Out of the 33 populations of European large carnivores, only four can be found within a single country, implying that 88% are trans-boundary in nature. Some of the populations span as many as eight EU member states. Given that legislations, socio-economic conditions, management approaches, acceptance levels, protection status and many other parameters differ (sometimes very strongly) among countries, introducing population level management and conservation methods can be a challenge. This problem is rooted in the lack of coordinated action and insufficient communication among conservation actors, authorities and stakeholders in different countries. The project will establish instruments to help overcome the following main barriers to transboundary cooperation: A lack of awareness of conservation actors, local and national authorities of the importance of communicating, coordinating management and monitoring large carnivores; A gap in the communication capacity of the aforementioned actors; A lack of knowledge on how to reduce human-wildlife conflicts and how to maximise the benefits that large carnivores bring, such as the ecological role they play and heir socio-economic impact; and A lack of regional, national and Europe-wide exchange on best practices among affected communities, stakeholders and authorities (e.g. livestock protection measures, tourism concepts).
EUROLARGECARNIVORES aims to improve transboundary cooperation and population management of large carnivores in Europe.

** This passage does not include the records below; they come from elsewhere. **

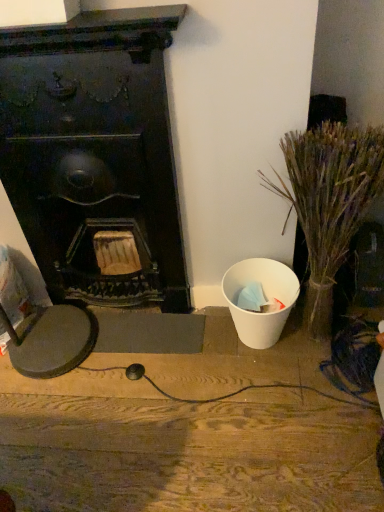 At what (x,y) coordinates should I click in order to perform the action: click on vacant region above white matte trash can at right (from a real-world perspective). Please return your answer as a coordinate pair (x, y). The height and width of the screenshot is (512, 384). Looking at the image, I should click on (128, 394). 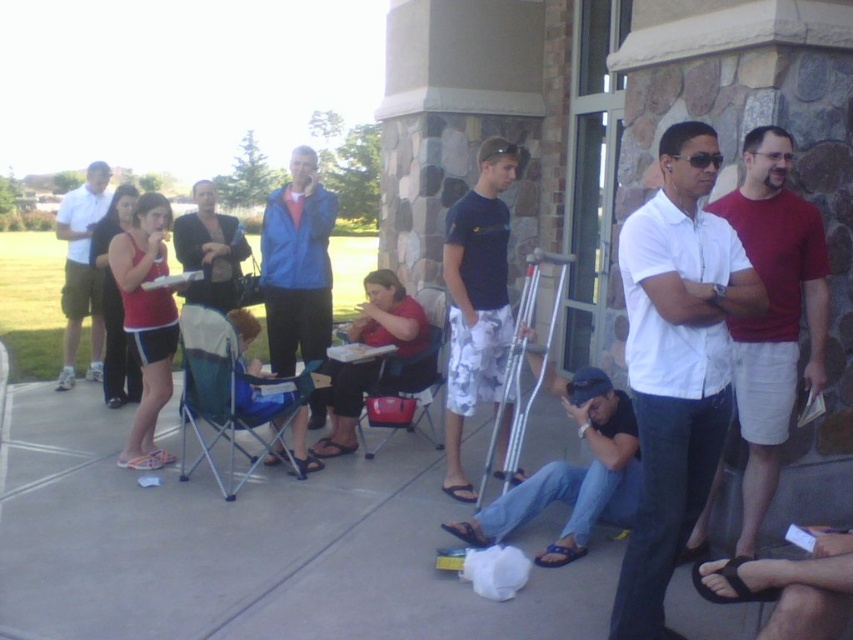 Can you confirm if denim jeans at lower center is taller than blue fabric chair at center?

No, denim jeans at lower center is not taller than blue fabric chair at center.

Measure the distance between denim jeans at lower center and blue fabric chair at center.

denim jeans at lower center and blue fabric chair at center are 1.36 meters apart from each other.

Does point (576, 502) lie in front of point (436, 340)?

Yes, it is in front of point (436, 340).

Locate an element on the screen. The height and width of the screenshot is (640, 853). denim jeans at lower center is located at coordinates (572, 476).

Does white cotton shirt at center appear on the right side of white matte shorts at left?

Yes, white cotton shirt at center is to the right of white matte shorts at left.

Can you confirm if white cotton shirt at center is thinner than white matte shorts at left?

Yes.

The height and width of the screenshot is (640, 853). Identify the location of white cotton shirt at center. (676, 364).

Specifically, it aims to: Boost awareness among local and national authorities and introduce communication tools that are customised to the geographical and cultural situation; Inform and actively engage key actors in a consensus-driven approach on their needs and responsibilities; Develop cross-border, interdisciplinary pathways to engage formerly passive actors and bring new perspectives and knowledge to large carnivore management; Contribute to an EU-wide common understanding of stakeholder-oriented population based large carnivore conservation strategies; Contribute to the implementation of the EU policy paper "Key actions for large carnivore populations in Europe"; Give added value to existing large carnivores projects (LIFE and other programmes) by promoting their results and sharing best practices; Provide local stakeholders such as farmers with direct engagement opportunities and customised learning experiences through a trusted peer-to-peer approach; and Provide support to EU policy development through concrete documentation of the contribution to the abovementioned EU policy paper.
Expected results: Comprehensive, EU-wide knowledge base: Data collection/database on existing approaches and projects covering the entire EU territory, collection and promotion of best-practice; and EU-wide stakeholder map on population level focusing on the five key areas targeted by the project.
Establishment and fostering of EU-wide networks and platforms: Multi-stakeholder network of local and national authorities covering all authorities responsible for population-based conservation of large carnivores; and EU-wide exchange platform on large carnivores for experts, stakeholders and the wider public.
Communication and implementation plans: EU-wide communication plan including provisions for all regions and instruments, links to materials and references, with differentiation between cultural approaches; and National and cross-border stakeholder engagement plans.
Dissemination and communication: Guidelines for effective livestock protection; Media relation sets on large carnivores available in all partner languages; At least 40 regional to trans-national workshops and one international conference, with more than 3 000 participants attending; Magical moments campaign showcasing the successful relationships between humans and large carnivores including personal stories; and Promotion and information campaigns on every website of the WWF, as well as on at least 10 national and regional websites.
Contribution to research: Two surveys on stakeholder attitudes; and Comprehensive desk research on existing knowledge and knowledge gaps.